Minister in the Ministry of Economic Affairs and Investment, Marsha Caddle, has outlined Government’s policy initiatives during the COVID-19 pandemic to support the care economy but suggests that more needs to be done to address paid and unpaid care work.
Minister Caddle, along with Regional Director Middle East Department, World Bank, Saroj Jha and Executive Director Uganda Women’s Network, Rita Aciro Lakor were panelists today in the “Investing in the Care Economy to Build Resilient and Inclusive Societies” virtual meeting, part of the World Bank and International Monetary Fund Spring Meetings 2021.
In explaining the care economy, the Minister said this referred to the productive and the reproductive work of providing the inputs necessary for all economies and societies to thrive.
Ms. Caddle told the panel that care economy work – the work of caring for children, the elderly, the sick and others – happened both in the household economy and in the formal market, including the public and private sectors and the third or NGO sector, and without it, there would be no labour or human capital for the economy to function.
She acknowledged that Barbados had a long history of supporting women’s economic empowerment but stressed that more needed to be done.
Referring to Government’s pandemic response, the Economic Affairs Minister shared that during the COVID-19 pandemic, Government was forced to invest more in providing care in the household.
She stated: “We realised quickly, that as an economic policy response, Government had to invest in care. So, what we did, we set aside resources in our annual estimates for bringing in people to work in the formal market to support… care of the elderly, and to support care in the community.
“These are people who are contracted by the State given that we had a 2:1 ratio as we are a tourism-based economy…of women being separated from work in the tourism sector, recalling that this sector employs up to 40 per cent work of the labour force in Barbados. Women were at home, children were at home and women had to turn a lot of their care not just to the elderly, but also to children and their education.”
The Economic Affairs and Investment Minister proffered that discussions on the care economy must also focus on strengthening the social protection systems.
She informed the panelists that Government had invested more in social protection through cash transfers to ensure that care in households could continue and that it was adequately supported.
Ms.

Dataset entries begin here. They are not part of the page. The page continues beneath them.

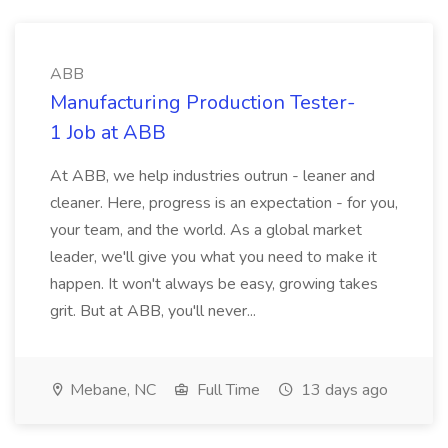
ABB
Manufacturing Production Tester-
1 Job at ABB
At ABB, we help industries outrun - leaner and
cleaner. Here, progress is an expectation - for you,
your team, and the world. As a global market
leader, we'll give you what you need to make it
happen. It won't always be easy, growing takes
grit. But at ABB, you'll never...
Mebane, NC
Full Time
13 days ago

Caddle shared that Government was discussing the introduction of paternity leave and considering broadening the focus to parental leave, which could be shared between mothers and fathers as they decide, to allow “families to take decisions about how they share that responsibility rather than prescribing how families would choose to do that, and that is a conversation we are having”.

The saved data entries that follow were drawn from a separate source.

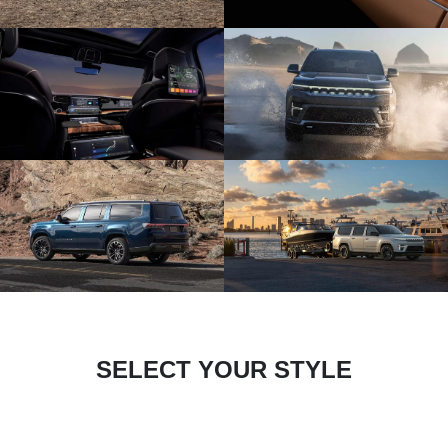
SELECT YOUR STYLE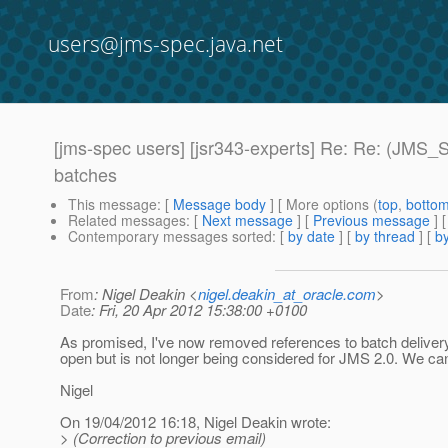
users@jms-spec.java.net
[jms-spec users] [jsr343-experts] Re: Re: (JMS
batches
This message
: [
Message body
] [ More options (
top
,
botto
Related messages
:
[
Next message
] [
Previous message
] 
Contemporary messages sorted
: [
by date
] [
by thread
] [
by
From
: Nigel Deakin <
nigel.deakin_at_oracle.com
>
Date
: Fri, 20 Apr 2012 15:38:00 +0100
As promised, I've now removed references to batch delivery
open but is not longer being considered for JMS 2.0. We can
Nigel
On 19/04/2012 16:18, Nigel Deakin wrote:
> (Correction to previous email)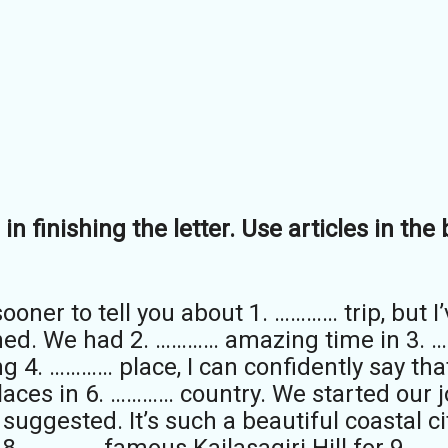
in finishing the letter. Use articles in th
ooner to tell you about 1. ………… trip, but I
urned. We had 2. ………… amazing time in 3. 
ing 4. ………… place, I can confidently say tha
 places in 6. ………… country. We started our
uggested. It’s such a beautiful coastal cit
8 . ………… famous Kailasagiri Hill for 9. …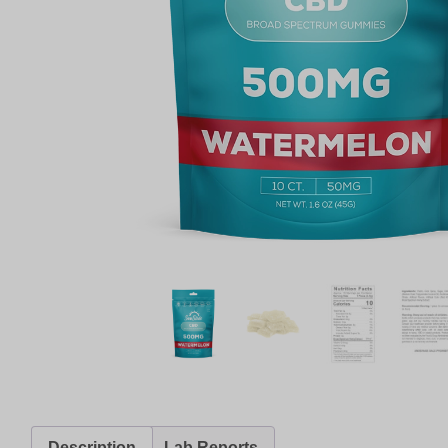
Description
Lab Reports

The Economic Affairs and Investment Minister also touched on the role of technology in supporting the care economy.
She disclosed that a digital national identification card was being developed that could eventually facilitate state-supported cash transfers and transfers between custodial and non-custodial parents regarding the payment of child maintenance and eliminating the time spent waiting in long lines to receive this necessary support.

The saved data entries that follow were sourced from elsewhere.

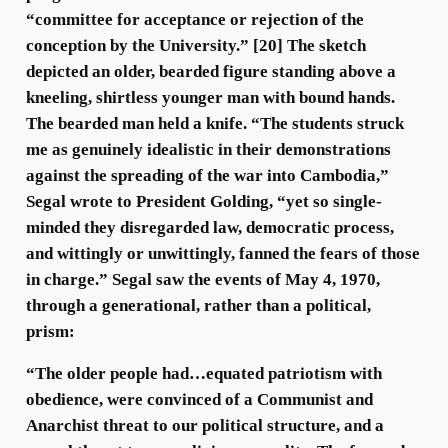
“committee for acceptance or rejection of the
conception by the University.” [20] The sketch
depicted an older, bearded figure standing above a
kneeling, shirtless younger man with bound hands.
The bearded man held a knife. “The students struck
me as genuinely idealistic in their demonstrations
against the spreading of the war into Cambodia,”
Segal wrote to President Golding, “yet so single-
minded they disregarded law, democratic process,
and wittingly or unwittingly, fanned the fears of those
in charge.” Segal saw the events of May 4, 1970,
through a generational, rather than a political,
prism:
“The older people had…equated patriotism with
obedience, were convinced of a Communist and
Anarchist threat to our political structure, and a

She added: “If we can digitise that [maintenance payments], then that frees up women’s time for work in the formal labour market, and it has a different implication for the family dynamic. So, that is something that we are also moving towards.”
When asked by the moderator Lan Mercado, the Director of Feminist Futures at Oxfam: How one could shift thinking on economic policy that care work was not an expense but a means for economic stimulus, Minister Caddle replied: “Investing in the care economy is exactly that…it is an investment.
This is something that several of us as development economists tried to explain when we were doing the work of making visible the household sector as an economic sector, along with the private and the public sectors.”
She continued: “Before, we used to think of the household as only consumers of state support…. What we know now, is investing in care work, is the most important investment that you can make. Investment in the education sector is the most important investment that you can make and it is not just the amount of the investment…
“I think we require a complete revamping of how we educate our young people together to start to understand these power relations of gender to ensure that it is integrated into the way we teach. So, all these need to be seen as productive investments.…”
The Minister said that health, education and care must be seen as productive sectors whose returns would be seen far into the future.